À voir cette semaine

Des films ancrés dans la réalité

par Michèle Loth
Publié le 4 septembre 2020 à 15:05

>Effacer l’historique Marie, Bertrand et Christine vivent dans un lotissement d’une ville moyenne des Hauts-de- France. Ils se sont connus sur un rond-point durant les luttes menées par les « Gilets jaunes ». Leurs vies se sont précarisées en raison de lourdes difficultés personnelles et d’addictions à tous les réseaux du Gafa [1], promesses d’une solution à tous leurs problèmes, solutions qui s’avèrent plus virtuelles que réelles. Dans une comédie aux instants loufoques, Benoît Delépine et Gustave Kervern lancent un cri d’alarme sur les dangers des nouvelles technologies numériques qui déshumanisent notre société et provoquent des situations absurdes et risquées. Victimes de ces tentations dangereuses, Marie, Bertrand et Christine décident d’être solidaires dans leurs luttes contre les géants du numérique, une lutte qui provoque des gags successifs et qui montre la puissance de ces multinationales présentes dans tous les pays du monde.L’alerte sur la dangerosité des Gafa donne lieu à des moments jubilatoires inégalement réussis qui accompagnent une prise de conscience sur l’avenir d’hommes et de femmes qui s’enfoncent dans la précarité, trame d’un film profondément humaniste. Tous les acteurs choisis par les réalisateurs jouent parfaitement ce double rôle dans une tragicomédie qui évoque l’ensemble des questions sociales et morales liées à l’évolution d’une économie dont le moteur virtuel est basé sur la dépendance et le profit.

> Petit pays [2]

Éric Barbier a adapté au cinéma le livre Petit Pays en accord avec son auteur, Gaël Faye, récompensé par le prix Goncourt des lycéens en 2016. L’auteur y fait le récit de sa jeunesse au Burundi avec un père entrepreneur français et colonisateur et une mère tutsi née au Rwanda, une jeunesse traumatisée par les assassinats de Tutsis au Burundi et le génocide au Rwanda en 1994. Le quotidien de Gaby et Ana, enfants joueurs et insouciants, est perturbé par la séparation de leurs parents et bascule progressivement dans l’horreur d’une guerre civile. Témoins et victimes d’événements qui les dépassent, les enfants ne comprennent pas que certains de leurs amis puissent devenir leurs ennemis avec une brutalité criminelle. La guerre et le génocide se reflètent sur le visage de Gaby qui perd son innocence et assiste à des scènes terrifiantes où on l’oblige à choisir son camp, lui qui avait le sentiment de pouvoir dire qu’il était français, burundi et tutsi. Le génocide des Tutsis au Rwanda a fait des centaines de milliers de morts et le film n’élude pas les conséquences dramatiques des prises de position contestables de l’État français. Avec les dernières images du Burundi et les paroles de la chanson de Gaël Faye « une fleur et un stylo apaisent mes insomnies loin dans mon exil, petit pays d’Afrique des grands lacs... quand l’Afrique se reconstruit sur ses fosses communes... », le message est à la fois terriblement réaliste et porteur d’espoir. Comme le film, admirablement interprété par les jeunes acteurs parmi lesquels Djibril Vancoppenolle dans le rôle de Gaby.

À découvrir également

> Never Rarely Sometimes Always qui décrit le parcours d’une jeune fille contrainte d’aller à New York pour obtenir l’autorisation d’interrompre sa grossesse, un sujet d’une grande actualité aux États-Unis.

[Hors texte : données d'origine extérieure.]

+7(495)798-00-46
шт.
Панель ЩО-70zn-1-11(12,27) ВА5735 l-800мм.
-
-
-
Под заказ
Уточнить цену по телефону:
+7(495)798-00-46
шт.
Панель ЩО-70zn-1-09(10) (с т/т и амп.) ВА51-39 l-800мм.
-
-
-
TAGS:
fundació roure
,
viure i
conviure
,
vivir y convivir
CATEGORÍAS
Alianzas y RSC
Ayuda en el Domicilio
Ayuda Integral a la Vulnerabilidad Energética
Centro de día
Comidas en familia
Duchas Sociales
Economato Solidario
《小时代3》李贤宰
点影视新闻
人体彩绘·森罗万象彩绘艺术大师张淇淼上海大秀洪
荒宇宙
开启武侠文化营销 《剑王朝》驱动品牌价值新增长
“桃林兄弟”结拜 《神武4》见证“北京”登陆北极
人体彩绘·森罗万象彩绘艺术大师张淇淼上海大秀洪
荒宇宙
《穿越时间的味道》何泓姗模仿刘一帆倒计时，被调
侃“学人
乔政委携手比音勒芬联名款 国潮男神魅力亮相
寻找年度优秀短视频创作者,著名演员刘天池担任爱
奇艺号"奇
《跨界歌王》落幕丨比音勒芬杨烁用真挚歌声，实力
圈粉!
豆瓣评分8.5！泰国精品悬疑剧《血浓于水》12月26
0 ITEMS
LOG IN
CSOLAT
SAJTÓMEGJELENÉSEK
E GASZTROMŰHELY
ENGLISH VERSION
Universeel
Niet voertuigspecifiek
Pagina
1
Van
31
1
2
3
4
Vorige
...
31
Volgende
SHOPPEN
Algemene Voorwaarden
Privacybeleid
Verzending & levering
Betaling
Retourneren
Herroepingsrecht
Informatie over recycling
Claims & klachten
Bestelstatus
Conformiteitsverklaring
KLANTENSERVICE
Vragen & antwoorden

>Family Romance, le film de Werner Herzog, dont le thème est centré sur un phénomène qui existe au Japon, celui de louer des acteurs pour jouer le rôle de personnages à la demande de familles. Ici, un « père » censé rencontrer sa fille. Le réalisateur mêle ainsi fiction et réalité.

> A Perfect Family qui aborde intelligemment les réactions d’Emma, une jeune adolescente confrontée à la transformation de son père en femme et qui exprime l’évolution de ses sentiments avec une sincère affection.

Notes :

[1Acronyme qui désigne les quatre grandes entreprises américaines du numérique : Google, Amazon, Facebook, Apple.

[2Attention à certaines scènes qui peuvent heurter la sensibilité du jeune public.